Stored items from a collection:

====

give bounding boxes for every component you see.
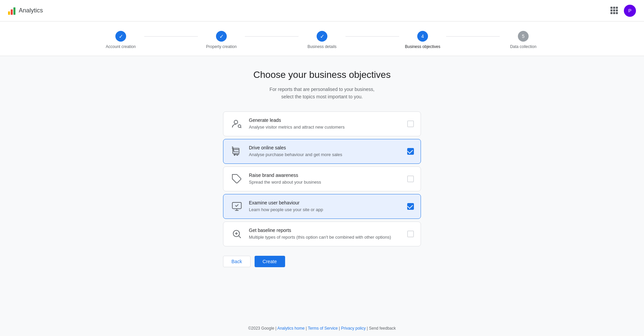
examine-user-behaviour-checkbox[interactable] bbox=[407, 203, 414, 210]
page-title: Choose your business objectives bbox=[253, 69, 390, 80]
step-connector-4 bbox=[446, 36, 500, 37]
step-connector-1 bbox=[144, 36, 198, 37]
options-list: Generate leads Analyse visitor metrics a… bbox=[223, 111, 421, 246]
person-search-icon bbox=[230, 117, 244, 131]
option-generate-leads[interactable]: Generate leads Analyse visitor metrics a… bbox=[223, 111, 421, 136]
step-number-4: 4 bbox=[421, 34, 424, 39]
checkmark-icon: ✓ bbox=[320, 33, 324, 40]
brand-awareness-svg bbox=[231, 174, 242, 184]
grid-dot bbox=[610, 9, 612, 11]
send-feedback-link[interactable]: Send feedback bbox=[369, 326, 396, 331]
drive-online-sales-desc: Analyse purchase behaviour and get more … bbox=[249, 152, 402, 158]
step-number-5: 5 bbox=[522, 34, 525, 39]
drive-sales-svg bbox=[231, 146, 242, 157]
drive-online-sales-title: Drive online sales bbox=[249, 145, 402, 150]
generate-leads-checkbox[interactable] bbox=[407, 121, 414, 127]
step-data-collection: 5 Data collection bbox=[500, 31, 547, 49]
raise-brand-awareness-text: Raise brand awareness Spread the word ab… bbox=[249, 173, 402, 185]
header: Analytics P bbox=[0, 0, 644, 21]
checkmark-icon: ✓ bbox=[119, 33, 123, 40]
button-row: Back Create bbox=[223, 256, 421, 267]
get-baseline-reports-title: Get baseline reports bbox=[249, 228, 402, 233]
logo-bar-green bbox=[13, 7, 15, 15]
step-label-2: Property creation bbox=[206, 44, 236, 49]
generate-leads-desc: Analyse visitor metrics and attract new … bbox=[249, 124, 402, 130]
footer: ©2023 Google | Analytics home | Terms of… bbox=[0, 321, 644, 336]
generate-leads-title: Generate leads bbox=[249, 117, 402, 123]
step-business-details: ✓ Business details bbox=[299, 31, 345, 49]
header-right: P bbox=[610, 5, 636, 17]
step-connector-3 bbox=[345, 36, 399, 37]
raise-brand-awareness-checkbox[interactable] bbox=[407, 176, 414, 182]
grid-dot bbox=[613, 12, 615, 14]
step-circle-4: 4 bbox=[417, 31, 428, 42]
analytics-logo bbox=[8, 7, 15, 15]
option-get-baseline-reports[interactable]: Get baseline reports Multiple types of r… bbox=[223, 222, 421, 246]
copyright: ©2023 Google bbox=[248, 326, 274, 331]
analytics-home-link[interactable]: Analytics home bbox=[277, 326, 305, 331]
shopping-cart-icon bbox=[230, 145, 244, 158]
grid-dot bbox=[616, 7, 618, 9]
header-left: Analytics bbox=[8, 7, 43, 15]
option-drive-online-sales[interactable]: Drive online sales Analyse purchase beha… bbox=[223, 139, 421, 164]
step-circle-5: 5 bbox=[518, 31, 529, 42]
stepper: ✓ Account creation ✓ Property creation ✓… bbox=[0, 21, 644, 56]
step-circle-2: ✓ bbox=[216, 31, 227, 42]
user-avatar[interactable]: P bbox=[624, 5, 636, 17]
step-connector-2 bbox=[245, 36, 299, 37]
grid-dot bbox=[613, 9, 615, 11]
generate-leads-svg bbox=[231, 118, 242, 129]
chart-search-icon bbox=[230, 227, 244, 241]
checkmark-icon: ✓ bbox=[219, 33, 224, 40]
option-examine-user-behaviour[interactable]: Examine user behaviour Learn how people … bbox=[223, 194, 421, 219]
tag-icon bbox=[230, 172, 244, 186]
privacy-policy-link[interactable]: Privacy policy bbox=[341, 326, 366, 331]
get-baseline-reports-text: Get baseline reports Multiple types of r… bbox=[249, 228, 402, 240]
grid-dot bbox=[610, 7, 612, 9]
grid-dot bbox=[616, 9, 618, 11]
step-label-3: Business details bbox=[308, 44, 337, 49]
get-baseline-reports-desc: Multiple types of reports (this option c… bbox=[249, 234, 402, 240]
grid-dot bbox=[610, 12, 612, 14]
step-business-objectives: 4 Business objectives bbox=[399, 31, 446, 49]
svg-point-4 bbox=[234, 154, 235, 155]
step-circle-1: ✓ bbox=[115, 31, 126, 42]
generate-leads-text: Generate leads Analyse visitor metrics a… bbox=[249, 117, 402, 130]
logo-bar-yellow bbox=[8, 11, 10, 15]
subtitle-line2: select the topics most important to you. bbox=[281, 94, 363, 99]
terms-of-service-link[interactable]: Terms of Service bbox=[308, 326, 338, 331]
step-label-1: Account creation bbox=[106, 44, 136, 49]
main-content: Choose your business objectives For repo… bbox=[0, 56, 644, 321]
svg-line-11 bbox=[239, 236, 241, 238]
app-title: Analytics bbox=[19, 7, 43, 14]
baseline-reports-svg bbox=[231, 229, 242, 239]
examine-user-behaviour-title: Examine user behaviour bbox=[249, 200, 402, 205]
back-button[interactable]: Back bbox=[223, 256, 251, 267]
step-circle-3: ✓ bbox=[317, 31, 327, 42]
svg-line-2 bbox=[240, 127, 241, 128]
step-label-5: Data collection bbox=[510, 44, 537, 49]
raise-brand-awareness-desc: Spread the word about your business bbox=[249, 179, 402, 185]
grid-menu-icon[interactable] bbox=[610, 7, 619, 15]
svg-point-1 bbox=[238, 125, 241, 127]
step-property-creation: ✓ Property creation bbox=[198, 31, 245, 49]
grid-dot bbox=[613, 7, 615, 9]
svg-point-5 bbox=[237, 154, 238, 155]
drive-online-sales-checkbox[interactable] bbox=[407, 148, 414, 155]
logo-bar-red bbox=[11, 9, 13, 15]
option-raise-brand-awareness[interactable]: Raise brand awareness Spread the word ab… bbox=[223, 166, 421, 191]
svg-point-0 bbox=[234, 120, 238, 124]
monitor-icon bbox=[230, 200, 244, 213]
drive-online-sales-text: Drive online sales Analyse purchase beha… bbox=[249, 145, 402, 158]
get-baseline-reports-checkbox[interactable] bbox=[407, 231, 414, 237]
subtitle-line1: For reports that are personalised to you… bbox=[270, 87, 375, 92]
examine-user-behaviour-desc: Learn how people use your site or app bbox=[249, 207, 402, 213]
page-subtitle: For reports that are personalised to you… bbox=[270, 86, 375, 101]
grid-dot bbox=[616, 12, 618, 14]
step-account-creation: ✓ Account creation bbox=[97, 31, 144, 49]
raise-brand-awareness-title: Raise brand awareness bbox=[249, 173, 402, 178]
step-label-4: Business objectives bbox=[405, 44, 440, 49]
create-button[interactable]: Create bbox=[255, 256, 285, 267]
user-behaviour-svg bbox=[231, 201, 242, 212]
examine-user-behaviour-text: Examine user behaviour Learn how people … bbox=[249, 200, 402, 213]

====

- Work order: Pictures don't belong in the copy. Transcribe every record exactly as it appears.

- Problem solution:
give bounding boxes for every component you see.
examine-user-behaviour-checkbox[interactable] bbox=[407, 203, 414, 210]
page-title: Choose your business objectives bbox=[253, 69, 390, 80]
step-connector-4 bbox=[446, 36, 500, 37]
step-connector-1 bbox=[144, 36, 198, 37]
options-list: Generate leads Analyse visitor metrics a… bbox=[223, 111, 421, 246]
person-search-icon bbox=[230, 117, 244, 131]
option-generate-leads[interactable]: Generate leads Analyse visitor metrics a… bbox=[223, 111, 421, 136]
step-number-4: 4 bbox=[421, 34, 424, 39]
checkmark-icon: ✓ bbox=[320, 33, 324, 40]
brand-awareness-svg bbox=[231, 174, 242, 184]
grid-dot bbox=[610, 9, 612, 11]
send-feedback-link[interactable]: Send feedback bbox=[369, 326, 396, 331]
drive-online-sales-desc: Analyse purchase behaviour and get more … bbox=[249, 152, 402, 158]
step-number-5: 5 bbox=[522, 34, 525, 39]
drive-sales-svg bbox=[231, 146, 242, 157]
drive-online-sales-title: Drive online sales bbox=[249, 145, 402, 150]
generate-leads-checkbox[interactable] bbox=[407, 121, 414, 127]
step-data-collection: 5 Data collection bbox=[500, 31, 547, 49]
raise-brand-awareness-text: Raise brand awareness Spread the word ab… bbox=[249, 173, 402, 185]
header: Analytics P bbox=[0, 0, 644, 21]
checkmark-icon: ✓ bbox=[119, 33, 123, 40]
button-row: Back Create bbox=[223, 256, 421, 267]
get-baseline-reports-title: Get baseline reports bbox=[249, 228, 402, 233]
logo-bar-green bbox=[13, 7, 15, 15]
step-label-2: Property creation bbox=[206, 44, 236, 49]
generate-leads-desc: Analyse visitor metrics and attract new … bbox=[249, 124, 402, 130]
footer: ©2023 Google | Analytics home | Terms of… bbox=[0, 321, 644, 336]
generate-leads-title: Generate leads bbox=[249, 117, 402, 123]
step-business-details: ✓ Business details bbox=[299, 31, 345, 49]
header-right: P bbox=[610, 5, 636, 17]
step-connector-3 bbox=[345, 36, 399, 37]
raise-brand-awareness-checkbox[interactable] bbox=[407, 176, 414, 182]
grid-dot bbox=[613, 12, 615, 14]
step-circle-4: 4 bbox=[417, 31, 428, 42]
analytics-logo bbox=[8, 7, 15, 15]
option-get-baseline-reports[interactable]: Get baseline reports Multiple types of r… bbox=[223, 222, 421, 246]
copyright: ©2023 Google bbox=[248, 326, 274, 331]
analytics-home-link[interactable]: Analytics home bbox=[277, 326, 305, 331]
shopping-cart-icon bbox=[230, 145, 244, 158]
grid-dot bbox=[616, 7, 618, 9]
header-left: Analytics bbox=[8, 7, 43, 15]
option-drive-online-sales[interactable]: Drive online sales Analyse purchase beha… bbox=[223, 139, 421, 164]
step-circle-5: 5 bbox=[518, 31, 529, 42]
stepper: ✓ Account creation ✓ Property creation ✓… bbox=[0, 21, 644, 56]
step-circle-2: ✓ bbox=[216, 31, 227, 42]
user-avatar[interactable]: P bbox=[624, 5, 636, 17]
step-connector-2 bbox=[245, 36, 299, 37]
grid-dot bbox=[613, 9, 615, 11]
generate-leads-svg bbox=[231, 118, 242, 129]
chart-search-icon bbox=[230, 227, 244, 241]
checkmark-icon: ✓ bbox=[219, 33, 224, 40]
option-examine-user-behaviour[interactable]: Examine user behaviour Learn how people … bbox=[223, 194, 421, 219]
tag-icon bbox=[230, 172, 244, 186]
privacy-policy-link[interactable]: Privacy policy bbox=[341, 326, 366, 331]
get-baseline-reports-text: Get baseline reports Multiple types of r… bbox=[249, 228, 402, 240]
grid-dot bbox=[610, 7, 612, 9]
grid-dot bbox=[616, 9, 618, 11]
step-label-3: Business details bbox=[308, 44, 337, 49]
get-baseline-reports-desc: Multiple types of reports (this option c… bbox=[249, 234, 402, 240]
grid-dot bbox=[610, 12, 612, 14]
step-business-objectives: 4 Business objectives bbox=[399, 31, 446, 49]
svg-point-4 bbox=[234, 154, 235, 155]
step-circle-1: ✓ bbox=[115, 31, 126, 42]
generate-leads-text: Generate leads Analyse visitor metrics a… bbox=[249, 117, 402, 130]
logo-bar-yellow bbox=[8, 11, 10, 15]
subtitle-line2: select the topics most important to you. bbox=[281, 94, 363, 99]
terms-of-service-link[interactable]: Terms of Service bbox=[308, 326, 338, 331]
step-label-1: Account creation bbox=[106, 44, 136, 49]
main-content: Choose your business objectives For repo… bbox=[0, 56, 644, 321]
svg-line-11 bbox=[239, 236, 241, 238]
app-title: Analytics bbox=[19, 7, 43, 14]
baseline-reports-svg bbox=[231, 229, 242, 239]
examine-user-behaviour-title: Examine user behaviour bbox=[249, 200, 402, 205]
back-button[interactable]: Back bbox=[223, 256, 251, 267]
step-circle-3: ✓ bbox=[317, 31, 327, 42]
svg-line-2 bbox=[240, 127, 241, 128]
step-label-5: Data collection bbox=[510, 44, 537, 49]
raise-brand-awareness-desc: Spread the word about your business bbox=[249, 179, 402, 185]
grid-menu-icon[interactable] bbox=[610, 7, 619, 15]
svg-point-1 bbox=[238, 125, 241, 127]
step-property-creation: ✓ Property creation bbox=[198, 31, 245, 49]
grid-dot bbox=[613, 7, 615, 9]
svg-point-5 bbox=[237, 154, 238, 155]
drive-online-sales-checkbox[interactable] bbox=[407, 148, 414, 155]
logo-bar-red bbox=[11, 9, 13, 15]
option-raise-brand-awareness[interactable]: Raise brand awareness Spread the word ab… bbox=[223, 166, 421, 191]
svg-point-0 bbox=[234, 120, 238, 124]
monitor-icon bbox=[230, 200, 244, 213]
drive-online-sales-text: Drive online sales Analyse purchase beha… bbox=[249, 145, 402, 158]
get-baseline-reports-checkbox[interactable] bbox=[407, 231, 414, 237]
subtitle-line1: For reports that are personalised to you… bbox=[270, 87, 375, 92]
examine-user-behaviour-desc: Learn how people use your site or app bbox=[249, 207, 402, 213]
page-subtitle: For reports that are personalised to you… bbox=[270, 86, 375, 101]
grid-dot bbox=[616, 12, 618, 14]
step-account-creation: ✓ Account creation bbox=[97, 31, 144, 49]
raise-brand-awareness-title: Raise brand awareness bbox=[249, 173, 402, 178]
step-label-4: Business objectives bbox=[405, 44, 440, 49]
create-button[interactable]: Create bbox=[255, 256, 285, 267]
user-behaviour-svg bbox=[231, 201, 242, 212]
examine-user-behaviour-text: Examine user behaviour Learn how people … bbox=[249, 200, 402, 213]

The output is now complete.